The Disappearing Walker Lake

While the loss of the Aral Sea in Kazakhstan and Lake Urmia in Iran have received a lot of attention over the last few decades, this trend is a global phenomena. Reciently a number of papers have been published including one focusing on the Decline of the world's saline lakes. Many of these lakes have lost the majority of their volume over the last century, including Walker Lake (Nevada, USA) which has lost 90 percent of its volume over the last 100 years.

The following example is intended to replicate the typical processing required in change detection studies similar to the Decline of the world's saline lakes.

In [ ]:
import intake
import numpy as np
import xarray as xr
import holoviews as hv
import geoviews as gv
import datashader as ds
import cartopy.crs as ccrs
import pandas as pd
import glob
from holoviews.operation.datashader import rasterize

from holoviews.operation.datashader import regrid, shade

hv.extension('bokeh', width=80)
In [ ]:
# arbitrarily choose a small memory limit (4GB) to stress the 
# out of core processing infrastructure
from dask.distributed import Client
client = Client(memory_limit=10e10, processes=False) # Note: was 6e9 
client

Landsat Image Data

To replicate this study, we first have to obtain the data from primary sources. The conventional way to obtain Landsat image data is to download it through USGS's EarthExplorer or NASA's Giovanni, but to facilitate the example two images have been downloaded from EarthExployer and cached.

The two images used by the original study are LT05_L1TP_042033_19881022_20161001_01_T1 and LC08_L1TP_042033_20171022_20171107_01_T1 from 1988/10/22 and 2017/10/22 respectivly.

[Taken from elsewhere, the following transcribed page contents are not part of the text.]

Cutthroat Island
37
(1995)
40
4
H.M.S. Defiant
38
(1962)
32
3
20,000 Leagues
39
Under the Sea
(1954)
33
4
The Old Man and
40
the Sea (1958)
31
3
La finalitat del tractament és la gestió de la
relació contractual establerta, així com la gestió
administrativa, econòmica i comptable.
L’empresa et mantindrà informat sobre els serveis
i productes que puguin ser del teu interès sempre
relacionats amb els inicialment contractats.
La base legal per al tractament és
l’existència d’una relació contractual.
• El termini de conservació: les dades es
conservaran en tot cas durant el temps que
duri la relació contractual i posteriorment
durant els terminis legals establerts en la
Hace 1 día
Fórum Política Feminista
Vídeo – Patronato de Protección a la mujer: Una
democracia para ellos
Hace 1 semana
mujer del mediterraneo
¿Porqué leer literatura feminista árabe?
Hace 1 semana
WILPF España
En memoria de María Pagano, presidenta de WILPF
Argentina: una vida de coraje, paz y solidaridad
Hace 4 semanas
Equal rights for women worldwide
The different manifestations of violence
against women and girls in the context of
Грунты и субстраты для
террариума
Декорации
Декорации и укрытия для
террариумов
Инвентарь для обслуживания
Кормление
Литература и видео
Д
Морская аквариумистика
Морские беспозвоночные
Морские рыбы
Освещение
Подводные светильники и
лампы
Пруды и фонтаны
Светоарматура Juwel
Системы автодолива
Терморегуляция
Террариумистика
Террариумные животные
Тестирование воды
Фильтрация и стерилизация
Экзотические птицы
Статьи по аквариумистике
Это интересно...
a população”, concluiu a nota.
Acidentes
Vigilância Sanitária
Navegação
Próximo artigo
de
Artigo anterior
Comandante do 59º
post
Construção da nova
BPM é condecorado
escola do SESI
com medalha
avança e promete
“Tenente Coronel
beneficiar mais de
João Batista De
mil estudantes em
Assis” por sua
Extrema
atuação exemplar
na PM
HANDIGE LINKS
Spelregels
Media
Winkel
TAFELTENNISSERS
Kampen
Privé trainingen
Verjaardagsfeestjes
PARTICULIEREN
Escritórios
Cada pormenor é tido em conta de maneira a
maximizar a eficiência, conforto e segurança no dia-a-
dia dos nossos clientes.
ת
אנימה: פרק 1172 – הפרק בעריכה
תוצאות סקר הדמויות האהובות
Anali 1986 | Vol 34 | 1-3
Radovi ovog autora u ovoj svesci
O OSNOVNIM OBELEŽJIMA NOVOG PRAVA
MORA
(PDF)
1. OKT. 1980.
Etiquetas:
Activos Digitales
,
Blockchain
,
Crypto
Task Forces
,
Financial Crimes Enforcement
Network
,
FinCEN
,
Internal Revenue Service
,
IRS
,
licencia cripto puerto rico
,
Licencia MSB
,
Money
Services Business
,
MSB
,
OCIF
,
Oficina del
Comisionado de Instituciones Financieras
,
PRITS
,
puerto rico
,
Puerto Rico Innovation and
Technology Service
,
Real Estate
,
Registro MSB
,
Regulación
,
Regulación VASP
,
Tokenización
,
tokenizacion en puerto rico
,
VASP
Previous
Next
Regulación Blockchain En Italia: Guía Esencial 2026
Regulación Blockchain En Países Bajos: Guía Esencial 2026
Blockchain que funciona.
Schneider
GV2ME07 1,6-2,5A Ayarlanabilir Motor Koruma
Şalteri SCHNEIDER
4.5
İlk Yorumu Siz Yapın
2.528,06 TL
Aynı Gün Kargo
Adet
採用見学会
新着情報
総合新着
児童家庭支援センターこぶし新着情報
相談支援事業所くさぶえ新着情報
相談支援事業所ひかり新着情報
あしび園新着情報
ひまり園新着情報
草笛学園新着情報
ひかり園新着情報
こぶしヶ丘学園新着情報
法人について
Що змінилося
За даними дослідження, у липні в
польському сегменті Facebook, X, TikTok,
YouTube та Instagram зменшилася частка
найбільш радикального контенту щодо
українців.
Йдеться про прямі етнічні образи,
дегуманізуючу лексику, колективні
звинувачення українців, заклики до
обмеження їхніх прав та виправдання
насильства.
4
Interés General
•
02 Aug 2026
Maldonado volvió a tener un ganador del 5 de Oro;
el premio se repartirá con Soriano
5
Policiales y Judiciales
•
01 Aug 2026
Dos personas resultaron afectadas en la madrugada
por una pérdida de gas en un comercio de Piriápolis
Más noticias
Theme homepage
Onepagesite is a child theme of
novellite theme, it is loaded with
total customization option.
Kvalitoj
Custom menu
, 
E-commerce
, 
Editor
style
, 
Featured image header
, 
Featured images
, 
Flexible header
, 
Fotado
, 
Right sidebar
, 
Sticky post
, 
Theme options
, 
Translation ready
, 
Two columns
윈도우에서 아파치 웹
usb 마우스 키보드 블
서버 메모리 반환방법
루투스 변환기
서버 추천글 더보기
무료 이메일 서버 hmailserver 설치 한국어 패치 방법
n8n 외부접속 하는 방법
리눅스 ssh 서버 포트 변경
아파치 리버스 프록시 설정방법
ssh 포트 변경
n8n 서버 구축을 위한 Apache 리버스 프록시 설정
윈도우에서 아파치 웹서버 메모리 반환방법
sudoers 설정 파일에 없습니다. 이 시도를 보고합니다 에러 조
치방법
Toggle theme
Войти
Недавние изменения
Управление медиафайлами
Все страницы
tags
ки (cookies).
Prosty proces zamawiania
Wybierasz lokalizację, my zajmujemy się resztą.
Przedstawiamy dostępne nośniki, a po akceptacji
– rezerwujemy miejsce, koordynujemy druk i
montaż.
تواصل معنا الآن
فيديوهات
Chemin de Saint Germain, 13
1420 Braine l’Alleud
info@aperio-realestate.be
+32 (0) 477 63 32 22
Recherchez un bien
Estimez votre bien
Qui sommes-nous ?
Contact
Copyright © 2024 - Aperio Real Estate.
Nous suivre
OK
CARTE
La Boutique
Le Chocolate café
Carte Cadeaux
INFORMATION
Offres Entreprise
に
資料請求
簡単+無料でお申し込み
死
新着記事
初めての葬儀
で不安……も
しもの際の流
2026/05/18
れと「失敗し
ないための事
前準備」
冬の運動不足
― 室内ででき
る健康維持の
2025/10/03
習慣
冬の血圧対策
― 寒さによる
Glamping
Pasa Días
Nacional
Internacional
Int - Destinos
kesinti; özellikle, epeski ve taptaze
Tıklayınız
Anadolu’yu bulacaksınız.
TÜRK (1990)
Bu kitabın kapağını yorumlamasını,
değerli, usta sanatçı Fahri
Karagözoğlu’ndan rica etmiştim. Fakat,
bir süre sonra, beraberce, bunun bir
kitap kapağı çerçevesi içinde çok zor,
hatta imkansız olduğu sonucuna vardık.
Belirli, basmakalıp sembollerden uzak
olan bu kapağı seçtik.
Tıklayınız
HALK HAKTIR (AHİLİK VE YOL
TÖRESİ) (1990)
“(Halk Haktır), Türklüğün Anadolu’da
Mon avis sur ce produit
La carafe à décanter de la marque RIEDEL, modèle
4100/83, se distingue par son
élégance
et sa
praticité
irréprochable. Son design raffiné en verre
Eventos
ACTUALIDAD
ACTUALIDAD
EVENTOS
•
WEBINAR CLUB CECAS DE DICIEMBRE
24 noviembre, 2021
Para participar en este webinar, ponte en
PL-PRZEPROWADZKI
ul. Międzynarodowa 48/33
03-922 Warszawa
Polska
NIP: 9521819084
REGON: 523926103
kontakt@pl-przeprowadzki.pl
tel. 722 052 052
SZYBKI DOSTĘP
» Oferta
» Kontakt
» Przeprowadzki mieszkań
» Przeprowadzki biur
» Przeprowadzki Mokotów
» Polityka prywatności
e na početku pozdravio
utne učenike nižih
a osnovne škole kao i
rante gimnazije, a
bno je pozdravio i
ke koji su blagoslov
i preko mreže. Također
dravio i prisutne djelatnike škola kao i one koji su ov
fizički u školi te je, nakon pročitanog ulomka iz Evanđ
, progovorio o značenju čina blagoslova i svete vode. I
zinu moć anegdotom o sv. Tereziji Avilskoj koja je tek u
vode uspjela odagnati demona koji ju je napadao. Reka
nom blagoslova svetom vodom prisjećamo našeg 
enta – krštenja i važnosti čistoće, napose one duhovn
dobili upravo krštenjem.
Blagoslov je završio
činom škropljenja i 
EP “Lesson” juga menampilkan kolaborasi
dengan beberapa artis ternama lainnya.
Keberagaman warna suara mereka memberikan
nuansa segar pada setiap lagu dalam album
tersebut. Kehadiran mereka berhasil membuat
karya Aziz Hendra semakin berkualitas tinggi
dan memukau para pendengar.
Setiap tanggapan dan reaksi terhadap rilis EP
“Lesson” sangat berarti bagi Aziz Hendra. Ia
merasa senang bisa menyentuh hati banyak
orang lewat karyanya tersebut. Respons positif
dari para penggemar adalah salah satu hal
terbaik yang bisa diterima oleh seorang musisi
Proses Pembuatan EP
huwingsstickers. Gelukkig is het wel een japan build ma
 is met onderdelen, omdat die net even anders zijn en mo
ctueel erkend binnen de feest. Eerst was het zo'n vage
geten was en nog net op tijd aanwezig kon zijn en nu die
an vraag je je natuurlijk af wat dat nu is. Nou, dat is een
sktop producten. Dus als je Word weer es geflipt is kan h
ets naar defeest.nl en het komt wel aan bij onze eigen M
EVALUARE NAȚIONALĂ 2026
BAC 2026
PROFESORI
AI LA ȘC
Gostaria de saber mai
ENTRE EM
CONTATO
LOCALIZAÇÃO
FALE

These images contain Landsat Surface Reflectance Level-2 Science Product images.

Loading into xarray via intake

In the next cell, we load the Landsat-5 files into a single xarray DataArray using intake. Data sources and caching parameters are specified in a catalog file. Intake is optional, since any other method of creating an xarray.DataArray object would work here as well, but it makes it simpler to work with remote datasets while caching them locally.

In [ ]:
cat = intake.open_catalog('catalog.yml')
l5 = cat.l5()
l5.cache[0].clear_all()
In [ ]:
L5_img = l5.read_chunked()
print(L5_img)
In [ ]:
L5_img = L5_img.squeeze(dim='band', drop=True)
L5_img
In [ ]:
l8 = cat.l8()
L8_img = l8.read_chunked()
L8_img = L8_img.squeeze(dim='band', drop=True)
print(L8_img)

Now let us view this DataArray:

And some of the related metadata:

In [ ]:
print("The shape of the DataArray is :", L5_img.shape)
print("With attributes:\n ", '\n  '.join('%s=%s'%(k,v) for k,v in L5_img.attrs.items()))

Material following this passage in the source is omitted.